I have an assigenment where i need to calculate the lover heating value of  the combustion of 100 mol of a gas mixture (MJ/Nm³)

The gas mixture is made of in mol%:
91.1% CH₄
4.7% C₂H₆
1.7% C₃H₈
1.4% C₄H₁₀
0.6% N₂
0.5% CO₂

the enthalpy of the combustion reaction of methane, ethane, propane and butane, are given:
Methane combustion : -804,2 kJ/mol
Ethane combustion : -1428,9 kJ/mol
Propane combustion : -2045,5 kJ/mol
butane combustion : -2663.6 kJ/mol

we are also told the gasmixture behaves like an idealgas.

The solution in the book is given to be 38,8 MJ/m³ but i can't seem to get the right answer no matter what i do basketball stars

my main theory to calculating it was to calculate the ΔH of the combustion reaction using the enthalpy of the 4 gas combustions given by adding them together  and multiplying with their respective mol% and then dividing it with the normal volume of an idealgas 22,42 m³/kmol which gives me a solution of 38,93 MJ/M³ which is close to the solution but not quite it.

Does anyone know how what i am missing?

38 / 5.000
This case is really rare 

Under standard conditions, the more likely product of the reaction between iron (Fe) and copper(II) chloride (CuCl₂) is FeCl₂ (iron(II) chloride), with iron in the +2 oxidation state:

Fe + CuCl₂ → FeCl₂ + Cu
However, under specific conditions (e.g., high temperature or a strong oxidizing environment), it’s possible to form FeCl₃ (iron(III) chloride) with iron in the +3 oxidation state:

Fe + CuCl₂ → FeCl₃ + Cu
So, the actual product depends on the reaction conditions space waves 

This week at the lab I tried to synthesize [Co(Me)(py)(DMG)2] this is a summary of the procedure:

Day 1:
 
  - Dissolved 2.7g of DMG in 100mL of EtOH with heat and stirring. 
  - Added 2.5g of CoCl₂·6H₂O, forming a dark green solution. 
  - Added 2mL of py and let it cool to room temperature. 
  - Passed air through the mixture for 30 minutes, turning the solution light brown (three phases were observed: a dark brown layer on top, a light brown suspension in the middle, and a small dark green phase at the bottom). 
  - Filtered under vacuum and washed with water, then ethanol, and finally ether, obtaining a brown powder. 

---

- **Day 2** 

  - Assembled a system with a Liebig condenser and a 2-neck round bottom flask, purging it with nitrogen for 5 minutes. 
  - Added 10mL of MeOH and deoxygenated it for another 5 minutes. 
  - Added 0.8g of the compound obtained on Day 1 (presumably [Co(Cl)(py)(DMG)₂]) and 2mL of methyl iodide, forming a dark-colored solution. 
  - Slowly added 0.4g of NaBH₄. Upon addition, an orange layer formed on top but disappeared once the NaBH₄ was consumed. 
  - Added a small quantity of water to precipitate the product. 
  - Filtered the solution, obtaining a brown-orange powder. This brown was different from the one obtained on Day 1 but still brown (maybe incomplete or partial reaction?) 

  - Repeated the procedure of day 2 step by step, starting with 0.8g of [Co(Cl)(py)(DMG)₂] provided by another lab mate (which appeared identical to the compound I obtained on day 1). This time, the expected orange powder, likely [Co(Me)(py)(DMG)₂], was obtained

I guess I did something wrong on day 1. The only different step on day 2 from the first try to the second try was that on the second the stirring was more intense (not a lot tho).

Any ideas?

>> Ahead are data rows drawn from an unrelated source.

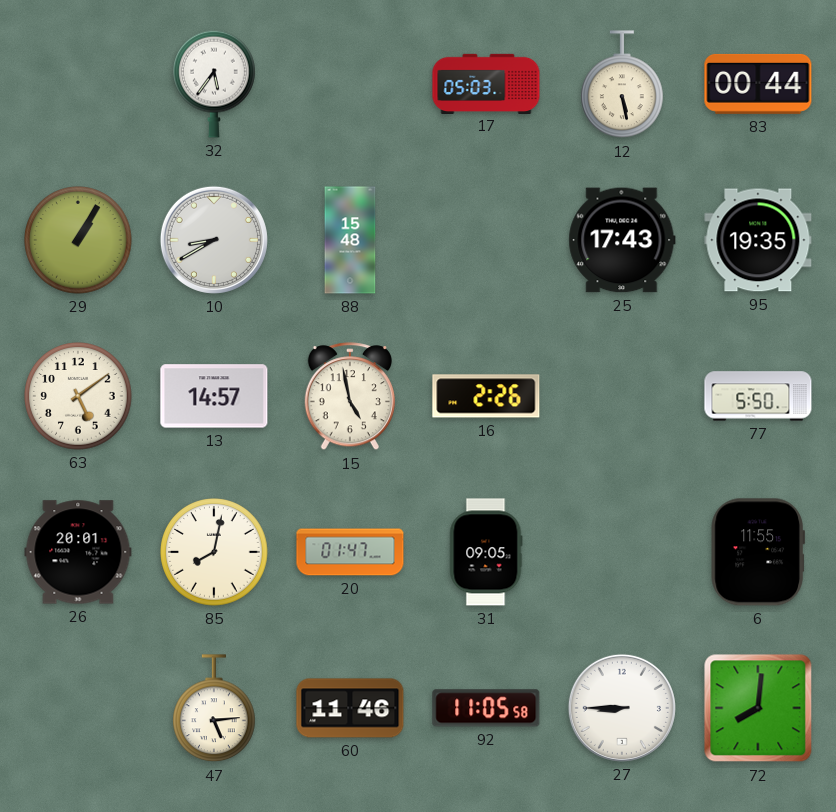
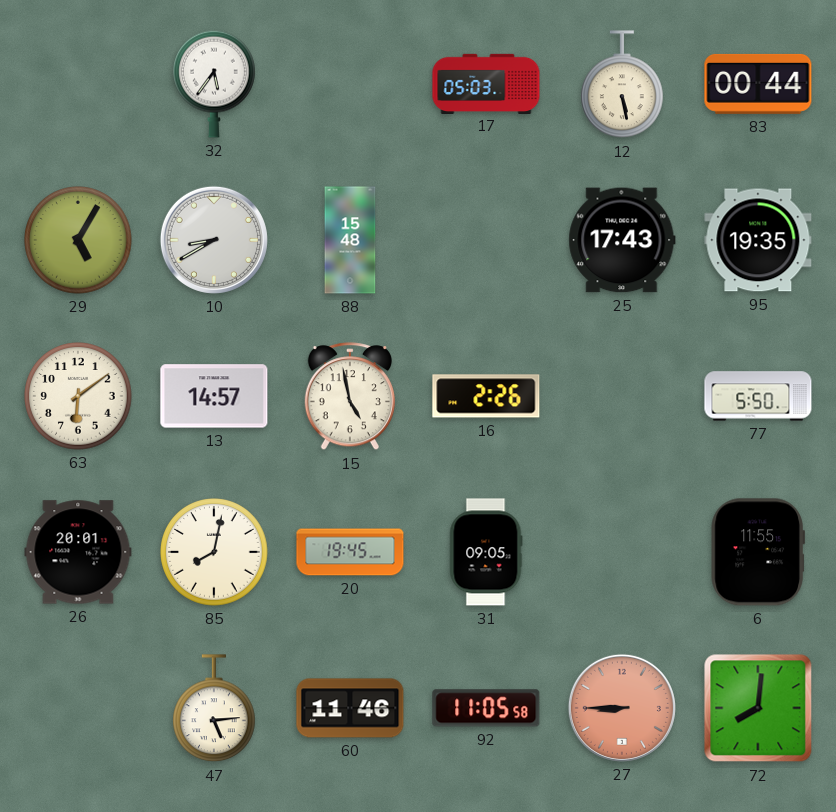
29: 1:05 -> 5:05
63: 5:09 -> 6:09
20: 01:47 -> 19:45
27 dial: white -> salmon
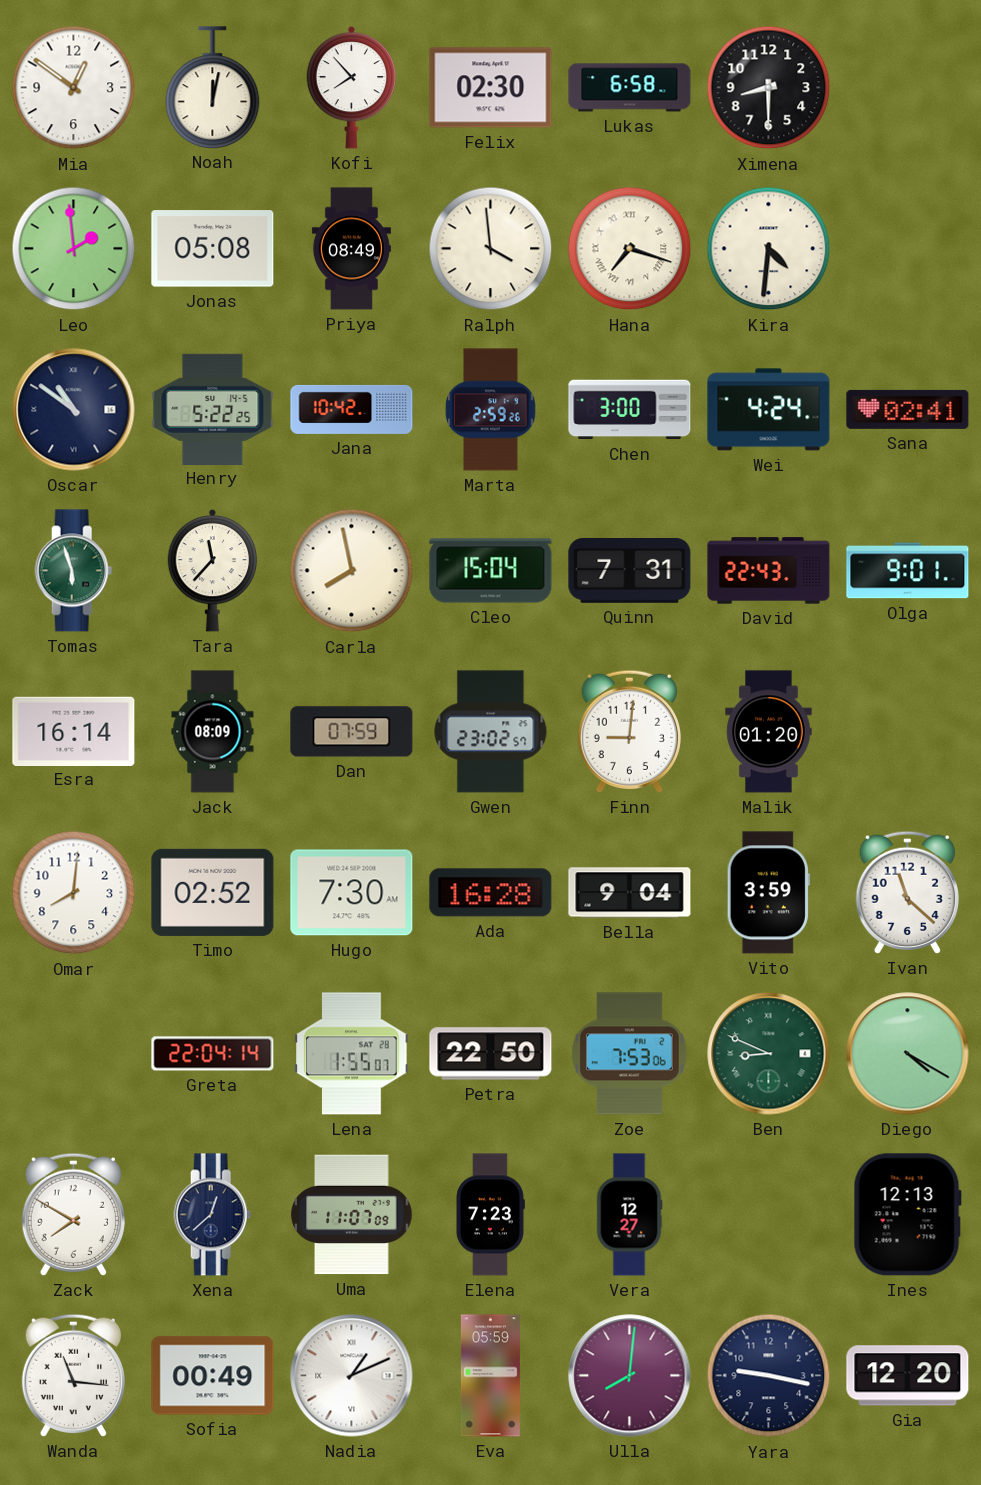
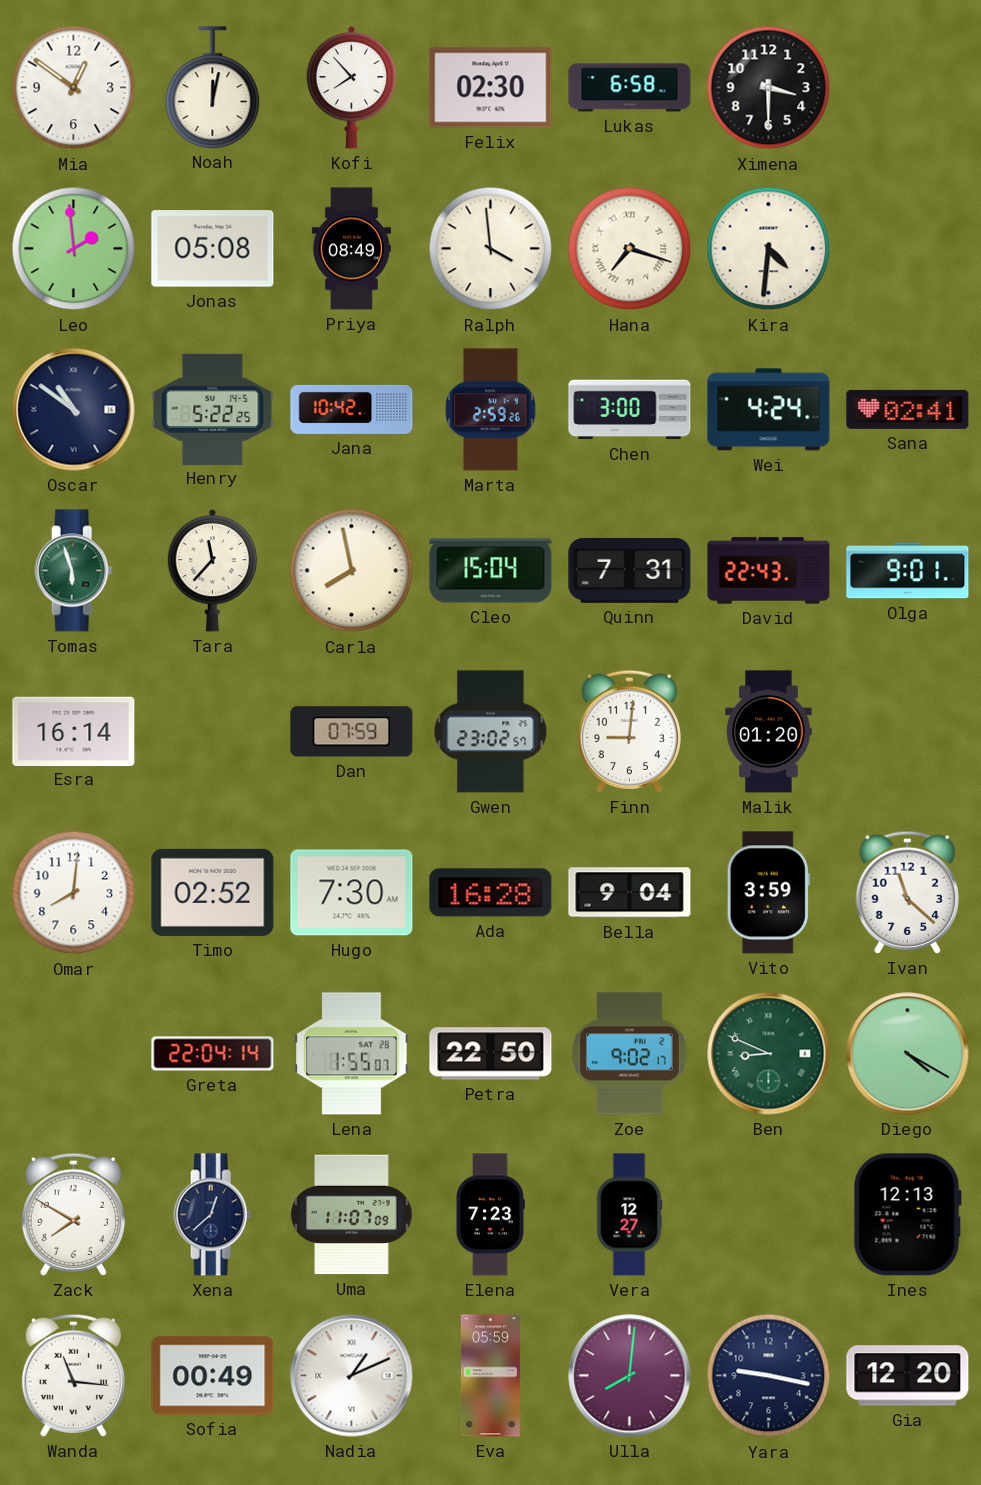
Ximena: 8:30 -> 3:30
Jack: 08:09 -> none
Zoe: 7:53 -> 9:02
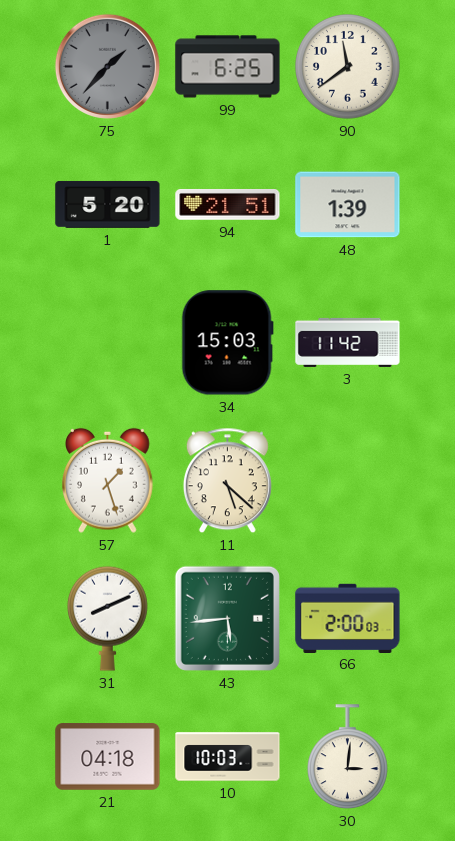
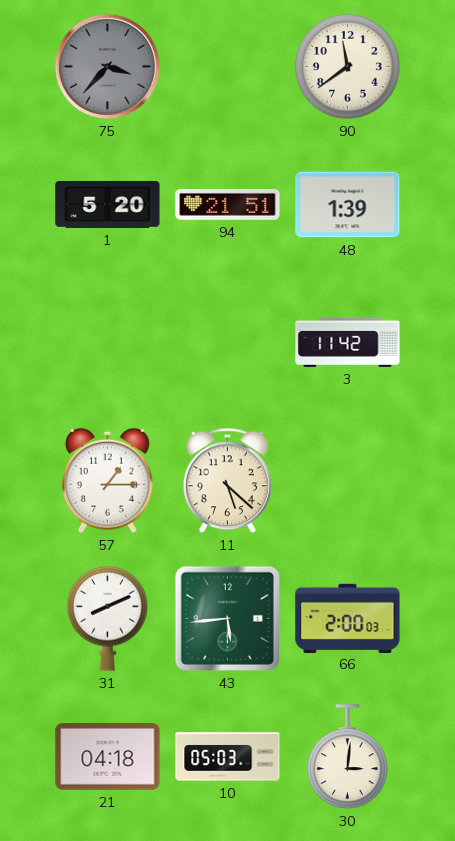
75: 1:37 -> 3:37
99: 6:25 -> none
34: 15:03 -> none
57: 1:27 -> 1:15
10: 10:03 -> 05:03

If cobalt had not been oxidized on day 1 it should've remained green instead of brown right?

Sounds like a simple stoichiometry - first step is to find out reagents and products, then you need to balance the reaction equation.

For balancing same compound can't be present on both sides of the equation.

Why iodine from potassium iodate has diffrent colour than from iodide?

Iodate solution looks like mud, brown/dark beige.
Iodide solution looks goldish - yellow/brown, even strong violet and the begining.

Why is that?

Iodate solution made of: starch + acid + iodide
Iodide solution made of: starch + acid + peroxide.